The CCMR letter includes data indicating the historic burden that Dodd-Frank places on the regulatory agencies. The SEC produced new rules at the rate of 9.5 a year in 2005-’06, but Dodd-Frank will ratchet that up to 59. At the CFTC, the pace will have to increase from a 5.5 average to 37 by the July 2011 Dodd-Frank deadline. (The Federal Deposit Insurance Corp. will see less of a burden, from 8 rules per year before to 6 after Dodd-Frank. The Federal Reserve Board will have to more than triple its output, from 4.5 to 17.)

“The process the federal regulators are using to create these new rules is seriously flawed,” the CCMR asserted. “Rather than using a prudent deliberative process, sweeping reforms are being quickly pushed forward without providing adequate time for meaningful fact-finding or dialogue.” The think tank noted that public comment periods for major rulemakings, which in the past often lasted 60 to 120 days, have been reduced to an average of 40 days in the case of Dodd-Frank. That “focus on speed over participation undercuts the traditional deliberate rulemaking that the public has come to expect,” the letter said.

The volume and complexity of the rules, compounded by the frequent need for joint rulemaking and coordination among multiple agencies, should call for extra time to assimilate the proposals, CCMR contended. “Instead they are getting less time. Although it is difficult for even industry trade groups to participate at this pace, it is virtually impossible for individual firms and the public at large to meaningfully participate in the process.”

The chairs of the agencies most in the firing line, Gary Gensler at the CFTC and Mary Schapiro at the SEC, have stressed and even marveled at their staffs’ productivity under the sheer weight of Dodd-Frank demands and their tight, currently inflexible deadlines. At the December 16 CFTC meeting, Gensler said, “CFTC staff was closely engaged in the legislative process to enact the Dodd-Frank Act. Staff worked many weekends to provide technical assistance to Capitol Hill and serve as a resource to lawmakers. In the 148 days since the president signed the Dodd-Frank Act into law, the staff of the CFTC has continued to work tirelessly. had more than 475 meetings with the public on rulemakings, had more than 300 meetings with other regulators and organized seven public roundtables.
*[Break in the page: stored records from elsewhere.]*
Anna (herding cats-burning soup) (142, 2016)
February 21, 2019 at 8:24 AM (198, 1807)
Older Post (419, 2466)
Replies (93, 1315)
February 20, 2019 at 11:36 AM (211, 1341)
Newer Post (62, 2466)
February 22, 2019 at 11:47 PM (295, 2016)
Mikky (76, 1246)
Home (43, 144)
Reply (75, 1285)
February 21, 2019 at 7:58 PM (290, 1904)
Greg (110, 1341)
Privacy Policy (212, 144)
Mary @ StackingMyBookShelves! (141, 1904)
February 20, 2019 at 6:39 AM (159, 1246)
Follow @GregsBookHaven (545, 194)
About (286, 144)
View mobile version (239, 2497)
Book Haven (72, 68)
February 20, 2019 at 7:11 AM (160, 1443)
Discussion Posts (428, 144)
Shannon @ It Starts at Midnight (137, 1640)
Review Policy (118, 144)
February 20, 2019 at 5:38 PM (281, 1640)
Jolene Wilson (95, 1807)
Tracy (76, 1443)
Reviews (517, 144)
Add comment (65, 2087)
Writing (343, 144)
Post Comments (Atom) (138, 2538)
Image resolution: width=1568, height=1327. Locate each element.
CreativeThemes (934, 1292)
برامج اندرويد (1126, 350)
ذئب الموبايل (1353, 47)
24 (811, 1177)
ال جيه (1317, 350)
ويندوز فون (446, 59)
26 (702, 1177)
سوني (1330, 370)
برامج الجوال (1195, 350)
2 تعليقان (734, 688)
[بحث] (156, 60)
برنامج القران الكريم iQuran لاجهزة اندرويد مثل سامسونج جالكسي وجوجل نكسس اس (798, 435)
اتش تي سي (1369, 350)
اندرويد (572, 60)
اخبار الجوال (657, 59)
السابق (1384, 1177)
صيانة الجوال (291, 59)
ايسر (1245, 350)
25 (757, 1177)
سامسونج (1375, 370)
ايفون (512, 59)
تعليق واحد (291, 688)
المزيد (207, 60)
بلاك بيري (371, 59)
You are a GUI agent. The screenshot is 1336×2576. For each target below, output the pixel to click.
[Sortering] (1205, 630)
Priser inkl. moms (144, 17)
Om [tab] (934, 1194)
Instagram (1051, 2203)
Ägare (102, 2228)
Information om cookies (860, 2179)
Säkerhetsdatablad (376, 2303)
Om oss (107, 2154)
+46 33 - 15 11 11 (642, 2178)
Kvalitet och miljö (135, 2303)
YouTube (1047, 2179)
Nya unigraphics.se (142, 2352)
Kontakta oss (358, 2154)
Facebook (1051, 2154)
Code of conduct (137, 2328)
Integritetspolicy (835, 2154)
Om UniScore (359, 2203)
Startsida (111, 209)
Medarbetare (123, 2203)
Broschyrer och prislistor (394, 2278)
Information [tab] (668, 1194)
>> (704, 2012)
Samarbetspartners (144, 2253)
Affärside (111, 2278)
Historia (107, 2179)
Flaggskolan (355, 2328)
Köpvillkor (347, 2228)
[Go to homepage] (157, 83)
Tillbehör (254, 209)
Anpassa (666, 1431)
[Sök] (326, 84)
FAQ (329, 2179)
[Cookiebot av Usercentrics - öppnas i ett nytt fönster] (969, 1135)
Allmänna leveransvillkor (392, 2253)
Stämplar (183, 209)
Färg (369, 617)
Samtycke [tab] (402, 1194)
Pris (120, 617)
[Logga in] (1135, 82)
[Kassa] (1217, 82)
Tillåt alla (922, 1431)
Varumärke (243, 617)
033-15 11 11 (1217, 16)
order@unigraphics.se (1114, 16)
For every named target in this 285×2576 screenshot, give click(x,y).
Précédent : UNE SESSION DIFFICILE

Including the rules that the commission will consider today, CFTC staff has recommended 34 proposed rulemakings to the commission, four advanced notices of proposed rulemaking, two interim final rules and one final rule to implement the Dodd-Frank Act.”

Gensler added, “The staff has organized eight Dodd-Frank rulemaking meetings in addition to the four other public CFTC meetings on issues related to our pre-Dodd-Frank authorities. The twelve open meetings we’ve had this year is more than we had – in aggregate – from 2000 through 2008.”

The SEC highlights its Dodd-Frank Act “accomplishments” on its Web site. As of mid-December, 39 were listed, including rules proposed on December 15 covering mandatory clearing of security-based swaps, an end-user exception from mandatory clearing, disclosure by securities issuers of “conflict minerals” in Africa and mine safety and health disclosures.